The study examined 65 firms that trade a large number of contracts, keep a consistently low inventory level and typically don’t hold positions overnight. The study identified 14 “aggressive” HFT traders who initiate most of their trades and take liquidity from markets, 21 “passive” traders and 30 mixed.
“There well may indeed be HFTs who are liquidity providers, but there are some who are very clearly not,” Kirilenko said.
The study found that aggressive HFTs made $3.49 per contract traded with small traders, while passive traders made $5.05 on the same type of transaction. They made less trading against each other or against non-HFT companies that make markets or institutional traders.
High-frequency trading firms earn most of their overall profits from medium-sized traders who take large directional positions in markets, the study found.
“Small traders, the way we characterize them, lose money to all other categories of traders, not just HFTs,” Kirilenko said in the interview.

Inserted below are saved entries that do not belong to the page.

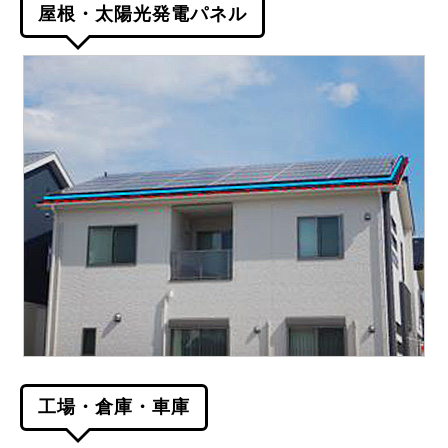
屋根・太陽光発電パネル
工場・倉庫・車庫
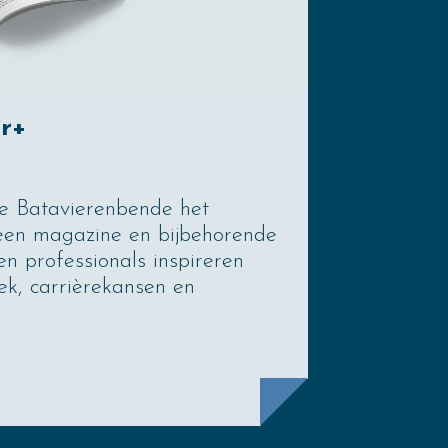
r+
e Batavierenbende het
een magazine en bijbehorende
en professionals inspireren
ek, carrièrekansen en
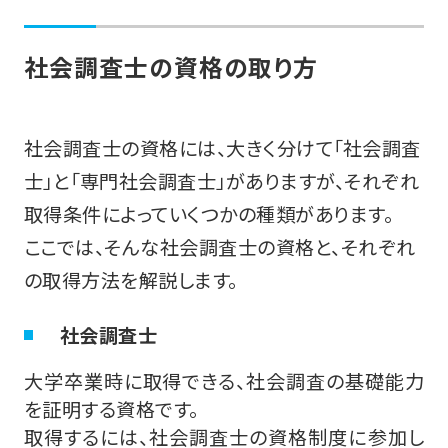
社会調査士の資格の取り方
社会調査士の資格には、大きく分けて「社会調査
士」と「専門社会調査士」がありますが、それぞれ
取得条件によっていくつかの種類があります。
ここでは、そんな社会調査士の資格と、それぞれ
の取得方法を解説します。
社会調査士
大学卒業時に取得できる、社会調査の基礎能力
を証明する資格です。
取得するには、社会調査士の資格制度に参加し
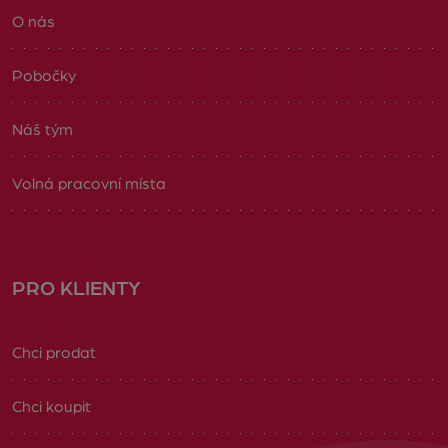
O nás
Pobočky
Náš tým
Volná pracovní místa
PRO KLIENTY
Chci prodat
Chci koupit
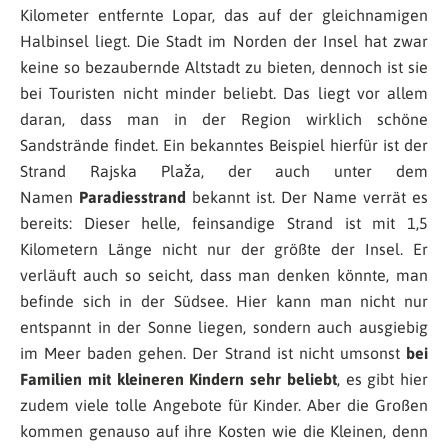
Kilometer entfernte Lopar, das auf der gleichnamigen
Halbinsel liegt. Die Stadt im Norden der Insel hat zwar
keine so bezaubernde Altstadt zu bieten, dennoch ist sie
bei Touristen nicht minder beliebt. Das liegt vor allem
daran, dass man in der Region wirklich schöne
Sandstrände findet. Ein bekanntes Beispiel hierfür ist der
Strand Rajska Plaža, der auch unter dem
Namen
Paradiesstrand
bekannt ist. Der Name verrät es
bereits: Dieser helle, feinsandige Strand ist mit 1,5
Kilometern Länge nicht nur der größte der Insel. Er
verläuft auch so seicht, dass man denken könnte, man
befinde sich in der Südsee. Hier kann man nicht nur
entspannt in der Sonne liegen, sondern auch ausgiebig
im Meer baden gehen. Der Strand ist nicht umsonst
bei
Familien mit kleineren Kindern sehr beliebt
, es gibt hier
zudem viele tolle Angebote für Kinder. Aber die Großen
kommen genauso auf ihre Kosten wie die Kleinen, denn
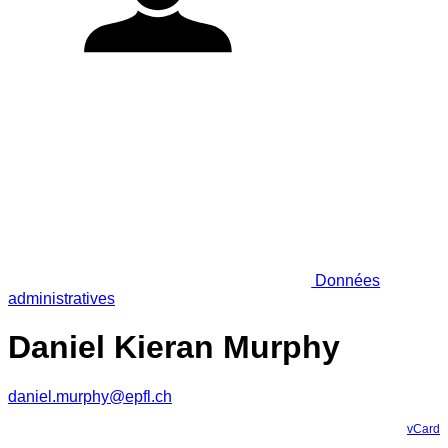
Données
administratives
Daniel Kieran Murphy
daniel.murphy@epfl.ch
vCard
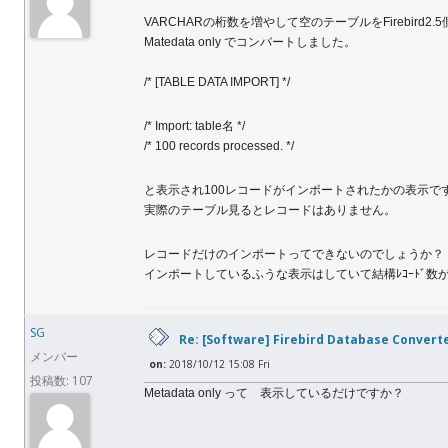
VARCHARの桁数を増やして空のテーブルをFirebird2.
Matedata only でコンバートしました。
/* [TABLE DATA IMPORT] */
/* Import: table名 */
/* 100 records processed. */
と表示され100レコードがインポートされたかの表示で
実際のテーブル見るとレコードはありません。
レコードだけのインポートってできないのでしょうか？
インポートしているふうな表示はしていて結構ﾚｺｰﾄﾞ
SG
Re: [Software] Firebird Database Convert
メンバー
on:
2018/10/12 15:08 Fri
投稿数: 107
Metadata only って 表示しているだけですか？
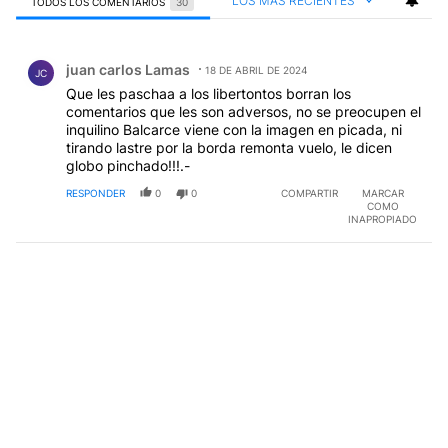
LOS MÁS RECIENTES
TODOS LOS COMENTARIOS
30
Todos los comentarios
Comentario de juan carlos Lamas.
juan carlos Lamas
18 DE ABRIL DE 2024
JC
Que les paschaa a los libertontos borran los
comentarios que les son adversos, no se preocupen el
inquilino Balcarce viene con la imagen en picada, ni
tirando lastre por la borda remonta vuelo, le dicen
globo pinchado!!!.-
RESPONDER
0
0
COMPARTIR
MARCAR
COMO
INAPROPIADO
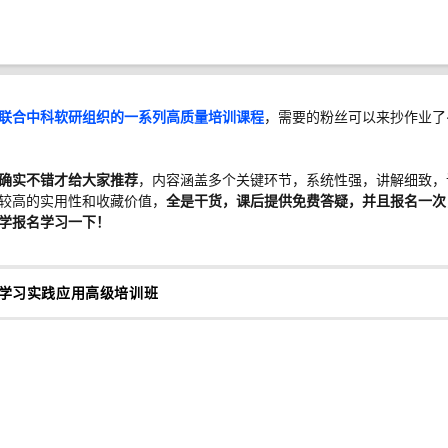
联合中科软研组织的一系列高质量培训课程
，需要的粉丝可以来抄作业了
确实不错才给大家推荐
，
内容涵盖多个关键环节，系统性强，讲解细致，
较高的实用性和收藏价值，
全是干货，课后提供免费答疑，并且报名一次
学
报名学习一下！
度学习实践应用高级培训班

The study should be considered alongside others that have demonstrated improvements to market quality stemming from high- speed trading strategies, said Jim Overdahl, vice president at NERA Economic Consulting and an adviser to the Principal Traders Group at the Futures Industry Association.
“It’s important to keep in mind that there are a variety of studies out there that are focused on modern electronic markets that have looked at the market quality improvements that have occurred over the last five to 10 years,” Overdahl said in a telephone interview. Participants in markets “have altered their trading strategies so that they’re not at a disadvantage,” he said.
The principal traders group represents more than 30 firms including Getco LLC, DRW Holdings LLC and Quantlab Financial LLC.